All records below are to be set down precisely as written, excluding pictures.

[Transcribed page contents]
● ● ● ●

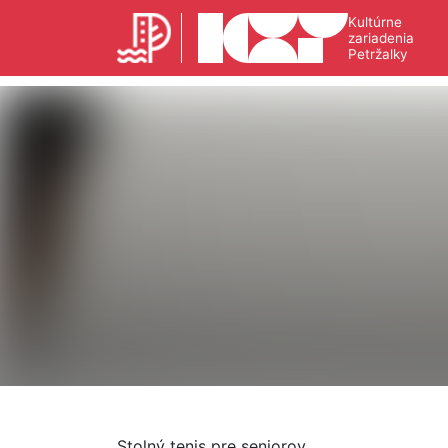
Kultúrne
zariadenia
Petržalky
Stolný tenis pre seniorov.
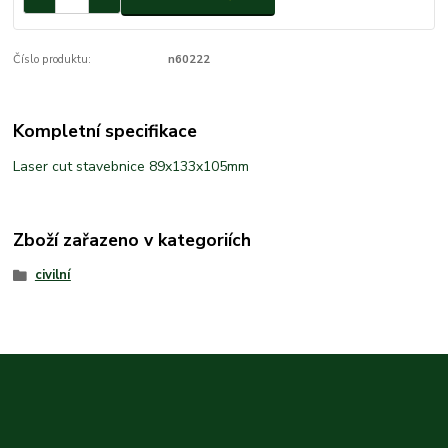
Číslo produktu:
n60222
Kompletní specifikace
Laser cut stavebnice 89x133x105mm
Zboží zařazeno v kategoriích
civilní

● ● ● ●

- **REPLY**
Kultúrne
zariadenia
Petržalky
Stolný tenis pre seniorov.
Číslo produktu:
n60222
Kompletní specifikace
Laser cut stavebnice 89x133x105mm
Zboží zařazeno v kategoriích
civilní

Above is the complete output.